L’objet : les tribulations gastro-dentaires d’un testeur du service que souhaite bientôt proposer la société investissant le marché de la métagénomique personnelle… Dans la roue des sociétés proposant des services de génomique personnelle voire de génomique récréative, voici venir celles proposant d’appliquer le séquençage haut-débit couplé à de l’analyse automatisée de séquences pour révéler une part de ce qui constitue votre microflore corporelle. Presque triviales, ces analyses métagénomiques sont aujourd’hui à la portée de qui peut les payer. Vous qui ne savez qu’offrir à Noël… peut être une piste de cadeau ! La question que l’on peut légitimement se poser est : à quelles fins analyser votre flore intestinale…? revenons sur l’article du Sydney Morning Herald pour tenter d’y trouver un intérêt ou deux.

microba

L’article commence sur un mode enthousiaste, la technologie permet de révéler une part de notre microbiote… à quoi bon s’en priver ? Le gonzo-journaliste rédacteur de l’article se propose comme cobaye et reçoit des « cotons tiges » de prélèvements qui lui permettent de procéder à l’envoi d’échantillons censés être des prélèvements de sa microflore corporelle -buccale et intestinale. Pas simple l’échantillonnage de la flore intestinale avec un coton tige ! Ainsi que le dit Dr Alena Rinke, porte-parole de Microba : « la recherche dans ce domaine vient d’exploser au cours des cinq ou dix dernières années. Nous constatons qu’il existe un nombre incroyable de liens entre les microbes de notre corps et des états pathologiques« . Ces « liens » peuvent être très divers : diabète, cancer du côlon, maladie inflammatoire de l’intestin, mélanome, polyarthrite rhumatoïde. En guise de commentaire, disons que tout comme corrélation n’est pas raison, liaison n’est pas causalité non plus. L’argument santé finit de motiver  le jeune investigateur de sa flore intérieure. Donc le journaliste expédie ses cotons tiges à la société australienne qui réalise une métagénomique ciblée (séquençage haut-débit d’une portion du gène de l’ARN 16S).

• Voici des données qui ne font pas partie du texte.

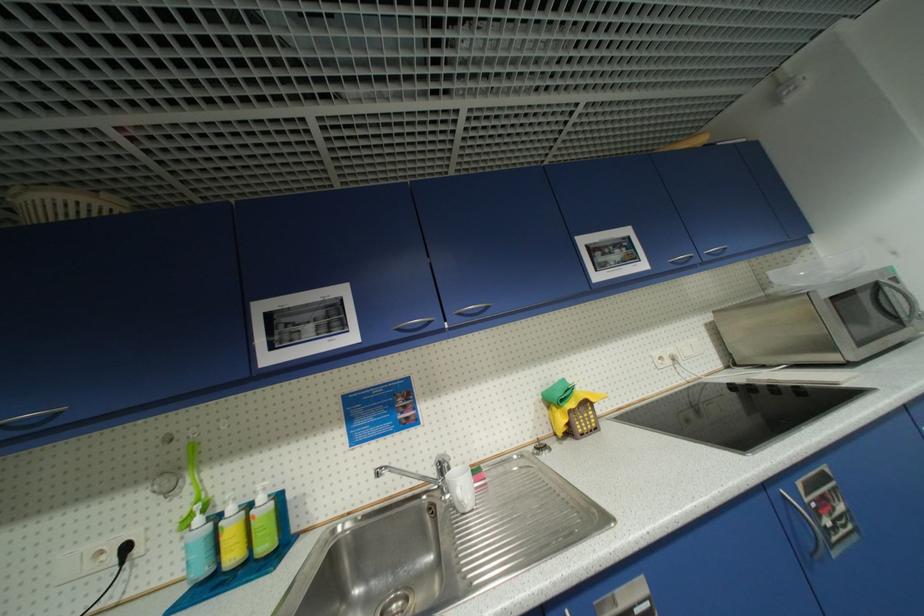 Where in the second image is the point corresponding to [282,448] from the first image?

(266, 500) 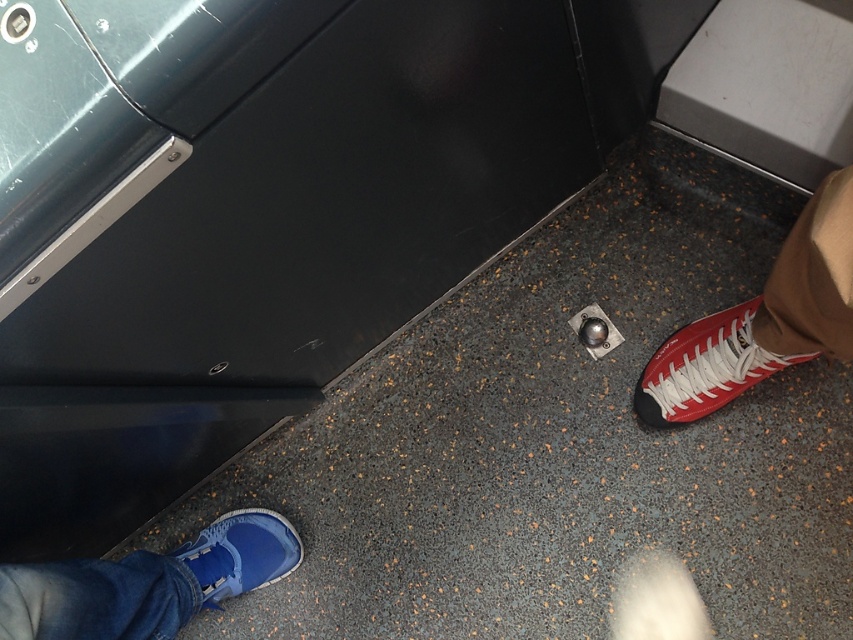 From the picture: Between blue suede shoe at lower left and red leather sneaker at lower right, which one appears on the left side from the viewer's perspective?

From the viewer's perspective, blue suede shoe at lower left appears more on the left side.

Which is in front, point (12, 579) or point (682, 333)?

Point (12, 579)

Identify the location of blue suede shoe at lower left. The width and height of the screenshot is (853, 640). (148, 582).

Image resolution: width=853 pixels, height=640 pixels. I want to click on red leather shoe at lower right, so click(762, 320).

Between blue suede shoe at lower left and matte blue sneaker at lower left, which one is positioned lower?

matte blue sneaker at lower left

Can you confirm if blue suede shoe at lower left is shorter than matte blue sneaker at lower left?

No, blue suede shoe at lower left is not shorter than matte blue sneaker at lower left.

Between point (247, 547) and point (222, 534), which one is positioned in front?

Point (247, 547) is more forward.

Find the location of a particular element. The width and height of the screenshot is (853, 640). blue suede shoe at lower left is located at coordinates (148, 582).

microba_connecting you to your microbes

Six semaines plus tard, ses résultats lui parviennent. Bilan : beaucoup de Ruminococcus, Blautia, Prevotella copri. Le petit bestiaire personnel qu’il héberge le fascine. Le test de Microba tente de mettre une couche d’interprétation de ces données de séquences mais le rendu semble un peu insatisfaisant pour le jeune intrépide. Il demande au professeur Andrew Holmes (plutôt sceptique sur l’intérêt du service) d’examiner rapidement ses résultats. La première métrique clé qui lui saute aux yeux est le nombre de Proteobacteria présente, dit – il. » En général, une personne en bonne santé a une faible proportion de bactéries dites « pro-inflammatoires ». Il faudrait pour Proteobacteria être inférieur à 5 %, et idéalement moins de 2 %. »

Le journaliste se voit rassuré avec une proportion de Proteobacteria, inférieure à 1 %.

Son microbiote est légèrement plus diversifié que la moyenne – c’est un bon point. Cela signifie qu’il est en bonne santé avec/grâce à un régime alimentaire équilibré et lui-même diversifié. Dans l’ensemble, le test de Microba conclut que sa flore intestinale suggère qu’il est en «excellente» santé avec un IMC de 20,7. Basé sur l’information de son microbiote, le test prédit qu’il a 28 ans (plutôt pas mal puisqu’il en accuse 26, avec un IMC de 21,9).

L’enthousiasme retombe un peu quand le cobaye-journaliste promoteur du service de Microba apprend qu’il a des proportions de Dialister en quantités supérieures à la moyenne. Dialister est un bon prédicteur de la gingivite. Il va donc se programmer une visite chez le dentiste ce qui fait toujours plaisir !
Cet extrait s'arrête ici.